Still, they’re alone atop the AFC East.
That could change this week because as unlikely as it may seem, the Miami Dolphins can move into a first-place tie with the Patriots if Nick Saban can win his first matchup against former mentor Bill Belichick.
No team in the AFC East is above .500, leaving New England at the top with a 4-4 record. The Patriots went 34-4 the last two seasons, but numerous injuries and the offseason departure of their offensive and defensive coordinators have taken a toll.
The Dolphins, coming off a 4-12 season and believed to be rebuilding under Saban, have lost four of five games but will share the division lead with a victory Sunday. Buffalo could make it a three-way tie, going into the weekend a game back with Miami at 3-5.
New England again looks to avoid losing consecutive games for the first time since December 2002. The Patriots have alternated wins and losses through the season’s first eight games following Monday night’s 40-21 home defeat to Indianapolis.
“We need to play better and we’ve got to fight harder,” Tom Brady said. “And give a lot of credit to the Colts. They played really well. I think we just made too many mistakes. And there’s a lot of football left.”
The Patriots still have five division games remaining. They’ve won 11 of their last 12 contests against AFC East foes.
“We’ve got a lot of division games and, hopefully, we can turn it around,” Brady said.
While Brady has been about the only consistently solid performer for the Patriots, the quarterback position in Miami has been a weakness.
Saban, though, is sticking with Gus Frerotte as his starter despite the 12-year veteran ranking 29th in the league in passing and failing to throw for 200 yards in three straight games. Many fans in Miami have been calling for backup Sage Rosenfels, who has started one game in five NFL seasons.
“It’s a slippery slope when you start doing that,” Saban said of switching quarterbacks. “Now you really create a lot of chemistry issues.”
In last week’s 17-10 loss to Atlanta, Frerotte had a season-low 103 yards and threw his ninth interception of the season on the Dolphins’ final play, when they were on the verge of forcing overtime.
Miami has not scored more than 21 points in five consecutive games, but faces a New England defense that has not looked like a typical Belichick-led unit.
The Patriots, who lost cornerback Duane Starks to a season-ending shoulder injury this week, have surrendered at least 28 points in four of five games. The 220 points they’ve given up this year are just 40 shy of what they allowed all of last season.
Defense, though, remains the specialty of both coaches.
When Belichick was Browns coach in the early 1990s, he hired Saban as his defensive coordinator.
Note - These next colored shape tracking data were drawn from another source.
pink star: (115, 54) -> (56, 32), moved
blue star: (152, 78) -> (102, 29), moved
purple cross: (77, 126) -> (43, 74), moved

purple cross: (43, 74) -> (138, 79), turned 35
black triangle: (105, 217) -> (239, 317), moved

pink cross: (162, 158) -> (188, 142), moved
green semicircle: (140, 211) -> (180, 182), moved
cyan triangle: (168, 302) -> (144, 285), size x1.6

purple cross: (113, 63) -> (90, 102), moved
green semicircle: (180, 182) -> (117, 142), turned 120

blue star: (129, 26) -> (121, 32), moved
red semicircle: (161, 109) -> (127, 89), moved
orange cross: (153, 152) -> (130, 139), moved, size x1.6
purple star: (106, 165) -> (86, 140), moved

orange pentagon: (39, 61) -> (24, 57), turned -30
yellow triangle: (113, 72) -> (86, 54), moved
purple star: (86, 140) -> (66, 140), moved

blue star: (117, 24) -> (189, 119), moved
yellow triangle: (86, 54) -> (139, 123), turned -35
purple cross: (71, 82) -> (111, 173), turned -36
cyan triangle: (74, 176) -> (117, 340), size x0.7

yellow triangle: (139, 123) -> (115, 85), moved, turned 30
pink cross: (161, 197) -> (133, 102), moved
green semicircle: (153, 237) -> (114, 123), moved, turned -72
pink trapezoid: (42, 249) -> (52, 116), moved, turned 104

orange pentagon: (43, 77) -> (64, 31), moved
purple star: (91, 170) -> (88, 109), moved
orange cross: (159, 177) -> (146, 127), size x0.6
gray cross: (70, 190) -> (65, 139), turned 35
The duo spent four years together in Cleveland and have remained close.
“We’re friends and we come from the same coaching philosophy,” Belichick said. “The things he runs I understand and the thing I run he understands.”
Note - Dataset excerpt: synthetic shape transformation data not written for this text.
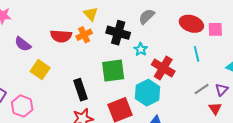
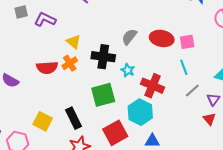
red ellipse: (191, 24) -> (162, 38), moved
pink square: (215, 29) -> (187, 42), moved
yellow square: (40, 70) -> (43, 121), moved
gray line: (202, 89) -> (192, 91), moved

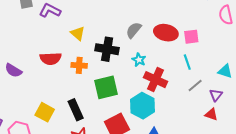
orange cross: (70, 63) -> (79, 65), moved, turned 35
cyan star: (128, 70) -> (139, 60), moved
red triangle: (209, 119) -> (211, 114), turned -32

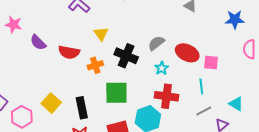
cyan star: (139, 60) -> (162, 68), moved
orange cross: (79, 65) -> (95, 65), turned -35
purple semicircle: (13, 70) -> (38, 42), moved
red cross: (155, 80) -> (166, 96), turned -30

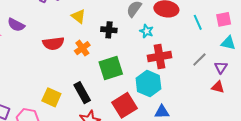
purple semicircle: (38, 42) -> (16, 25), moved
black cross: (126, 56) -> (109, 30), size x0.7
pink square: (211, 63) -> (224, 19), moved
cyan line: (201, 86) -> (198, 22), moved

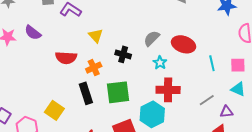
purple triangle: (221, 67) -> (226, 112), turned 40
black rectangle: (82, 93) -> (86, 93), moved

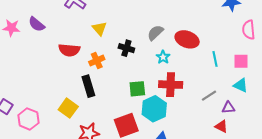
green square: (118, 92) -> (137, 89), moved, size x0.7
yellow square: (54, 110) -> (68, 108), moved

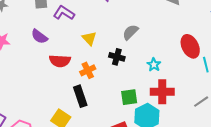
purple semicircle: (37, 24) -> (39, 36), moved
gray semicircle: (155, 33) -> (130, 32), moved
red ellipse: (187, 39) -> (190, 46), moved, turned 45

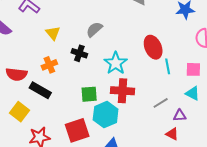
red semicircle: (60, 61) -> (16, 74), moved
cyan star: (154, 65) -> (116, 63), size x1.6
black rectangle: (80, 96) -> (40, 90), turned -45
Saban is likely to call for a lot of running plays against Belichick’s defense.
After rushing for only 92 yards on 34 carries in his first two games, Brown has run for 519 yards and three touchdowns over his last six contests. Williams has gained 134 yards on 27 attempts over the last two weeks.
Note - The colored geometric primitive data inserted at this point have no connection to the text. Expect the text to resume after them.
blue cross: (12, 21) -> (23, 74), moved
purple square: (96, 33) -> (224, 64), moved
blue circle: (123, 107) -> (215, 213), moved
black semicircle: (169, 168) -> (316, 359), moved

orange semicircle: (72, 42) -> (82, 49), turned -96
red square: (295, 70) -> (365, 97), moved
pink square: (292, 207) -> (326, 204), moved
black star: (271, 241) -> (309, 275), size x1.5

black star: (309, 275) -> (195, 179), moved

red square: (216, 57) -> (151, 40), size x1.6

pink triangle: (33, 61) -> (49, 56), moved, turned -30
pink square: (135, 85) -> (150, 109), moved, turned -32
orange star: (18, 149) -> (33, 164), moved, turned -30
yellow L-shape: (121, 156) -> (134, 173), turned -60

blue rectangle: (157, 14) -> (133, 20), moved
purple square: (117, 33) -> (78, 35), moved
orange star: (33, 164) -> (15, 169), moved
“We look like a really good team when (Nos.) 23 and 34 have the ball,” Saban said. “Sometimes when we’re doing other things, we don’t look quite as good.”
Running the ball hasn’t been as easy for New England. Corey Dillon, battling an ankle injury, is averaging a career-low 3.5 yards per carry and has rushed for 441 yards through eight games. He had 900 at the midway point last season.